From: Tao Ma <tm@tao.ma>
To: Andreas Dilger <adilger@whamcloud.com>
Cc: "linux-ext4@vger.kernel.org" <linux-ext4@vger.kernel.org>,
"tytso@mit.edu" <tytso@mit.edu>,
"linux-kernel@vger.kernel.org" <linux-kernel@vger.kernel.org>
Subject: Re: [PATCH V1 02/17] ext4: Add the basic function for inline data support.
Date: Thu, 03 Nov 2011 12:23:20 +0800 [thread overview]
Message-ID: <4EB21738.1010704@tao.ma> (raw)
In-Reply-To: <4209A71E-F65C-4335-BD80-ACCABDB6E7D2@whamcloud.com>
On 11/03/2011 05:16 AM, Andreas Dilger wrote:
> On 2011-10-27, at 8:53 AM, Tao Ma wrote:
>> On 10/27/2011 05:57 PM, Andreas Dilger wrote:
>>> if ANY other xattr exists it will be pushed to an external block, and
>>> then if this data xattr grows (much more likely than the other xattr
>>> changing) it won't fit into the inode, and now performance is
>>> permanently worse than before.
>>
>> OK, since it seems that lustre uses xattr heavily, I will try my best to
>> avoid the performance regression for xattr operations.
>
> I don't even think it is very much a Lustre problem, since it always
> stores file data in a separate filesystem from the metadata, and
> 60-byte files are going to have terrible performance either way.
>
> My main concern is for SELinux (enabled by default on most systems
> today). If the "small file" data is stored in the xattr space, and
> this pushes the SELinux xattr to an external block, we have added
> code complexity and a gratuitous format change (data in inode and
> metadata in block, instead of metadata in inode and data in block)

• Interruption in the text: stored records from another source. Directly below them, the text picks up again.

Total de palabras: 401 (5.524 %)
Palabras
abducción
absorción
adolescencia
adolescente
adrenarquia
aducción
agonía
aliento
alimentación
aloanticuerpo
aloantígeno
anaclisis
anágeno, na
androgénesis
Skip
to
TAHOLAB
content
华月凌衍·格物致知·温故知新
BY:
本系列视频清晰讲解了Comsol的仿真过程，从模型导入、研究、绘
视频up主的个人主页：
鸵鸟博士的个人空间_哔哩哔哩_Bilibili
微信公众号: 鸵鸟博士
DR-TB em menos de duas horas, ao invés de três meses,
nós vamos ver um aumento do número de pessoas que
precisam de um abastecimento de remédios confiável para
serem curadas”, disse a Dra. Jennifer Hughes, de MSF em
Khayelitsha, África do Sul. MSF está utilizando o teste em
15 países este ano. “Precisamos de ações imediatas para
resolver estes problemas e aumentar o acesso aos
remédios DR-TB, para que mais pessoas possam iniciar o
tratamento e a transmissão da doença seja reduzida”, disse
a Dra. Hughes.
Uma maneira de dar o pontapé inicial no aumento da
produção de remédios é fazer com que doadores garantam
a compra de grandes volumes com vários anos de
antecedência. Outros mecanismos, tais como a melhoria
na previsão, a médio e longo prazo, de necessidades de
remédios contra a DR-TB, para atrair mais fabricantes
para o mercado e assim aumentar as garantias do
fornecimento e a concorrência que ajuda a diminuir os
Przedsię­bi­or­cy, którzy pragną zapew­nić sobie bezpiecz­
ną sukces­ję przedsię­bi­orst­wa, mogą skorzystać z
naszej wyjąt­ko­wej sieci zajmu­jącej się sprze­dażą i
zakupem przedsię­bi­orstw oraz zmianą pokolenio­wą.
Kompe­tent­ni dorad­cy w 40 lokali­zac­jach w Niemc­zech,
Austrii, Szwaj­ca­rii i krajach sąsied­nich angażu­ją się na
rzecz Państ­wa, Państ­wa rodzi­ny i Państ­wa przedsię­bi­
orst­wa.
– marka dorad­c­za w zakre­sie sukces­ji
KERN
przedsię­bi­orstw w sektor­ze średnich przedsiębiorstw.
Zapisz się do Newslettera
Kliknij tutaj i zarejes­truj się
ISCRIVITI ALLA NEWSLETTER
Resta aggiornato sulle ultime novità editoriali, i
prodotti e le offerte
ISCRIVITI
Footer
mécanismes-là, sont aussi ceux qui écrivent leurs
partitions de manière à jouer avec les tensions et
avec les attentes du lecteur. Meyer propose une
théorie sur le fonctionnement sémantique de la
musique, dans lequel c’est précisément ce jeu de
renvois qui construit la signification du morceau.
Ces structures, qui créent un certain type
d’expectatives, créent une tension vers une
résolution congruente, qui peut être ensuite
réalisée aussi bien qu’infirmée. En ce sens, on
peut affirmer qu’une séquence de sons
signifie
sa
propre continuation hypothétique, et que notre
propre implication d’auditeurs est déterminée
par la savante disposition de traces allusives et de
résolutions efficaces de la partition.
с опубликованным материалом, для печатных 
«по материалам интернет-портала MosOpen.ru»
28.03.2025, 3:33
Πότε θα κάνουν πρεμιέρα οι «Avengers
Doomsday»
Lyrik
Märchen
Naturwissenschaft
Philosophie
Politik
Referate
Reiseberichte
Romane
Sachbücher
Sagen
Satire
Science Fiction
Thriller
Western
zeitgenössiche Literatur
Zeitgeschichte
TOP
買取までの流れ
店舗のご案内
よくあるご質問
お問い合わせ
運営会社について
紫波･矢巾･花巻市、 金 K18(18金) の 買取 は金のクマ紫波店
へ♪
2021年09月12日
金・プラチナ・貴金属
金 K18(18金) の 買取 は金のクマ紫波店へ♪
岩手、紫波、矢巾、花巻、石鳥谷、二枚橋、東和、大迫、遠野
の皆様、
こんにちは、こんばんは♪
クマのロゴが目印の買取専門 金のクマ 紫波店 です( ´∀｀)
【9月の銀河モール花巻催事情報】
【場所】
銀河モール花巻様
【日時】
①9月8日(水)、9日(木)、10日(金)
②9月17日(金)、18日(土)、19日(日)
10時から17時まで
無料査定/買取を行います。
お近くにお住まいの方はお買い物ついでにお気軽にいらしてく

> with no real benefit at all.
Fair enough. Thanks for the explanation.
>
>>> In our environment we use at least 512-byte inodes on the metadata server, but I still don't want half if that space wasted on this xattr if so much is not needed.
>>
>> btw, I have another idea about using the not-used extent space for
>> storing inline data like what we do for a symlink. So I will still use a
>> xattr entry to indicate whether the inode will have inline data or not.
>> If yes, the initialized xattr value len will be zero while the extent
>> space(60 bytes) will be used to store the inline data. And if the file
>> size is larger than 60, it will begin to insert xattr values. In such
>> case, we supports inline data and don't use too much space after the
>> i_extra_isize. What do you think of it?
>
> I think this is an interesting idea. Since only the "data" xattr could
> use this space, it gives us an extra 60 bytes of space to be used in
> the inode and does not consume the xattr space. The main drawback is
> that this would add special case handling based on the xattr name, but
> I think it is worthwhile to investigate how complex that code is and
> what kind of performance improvement it gives.
>
> Looking at my FC13 installation, it seems like a large number of
> files could benefit from just 60 bytes of inline storage. So more
> than 10% of all of the files on the filesystem would fit in i_blocks.
> This filesystem includes a lot of source and build files, but I also
> think this is pretty typical of normal Linux usage.
>
> # find / -xdev -type f -size -61c | wc -l
> 35661
> # find / -xdev -type f | wc -l
> 335515
>
> The "fsstats" tool is useful for collecting interesting data like this:
> (http://www.pdsi-scidac.org/fsstats/files/fsstats-1.4.5.tar.gz)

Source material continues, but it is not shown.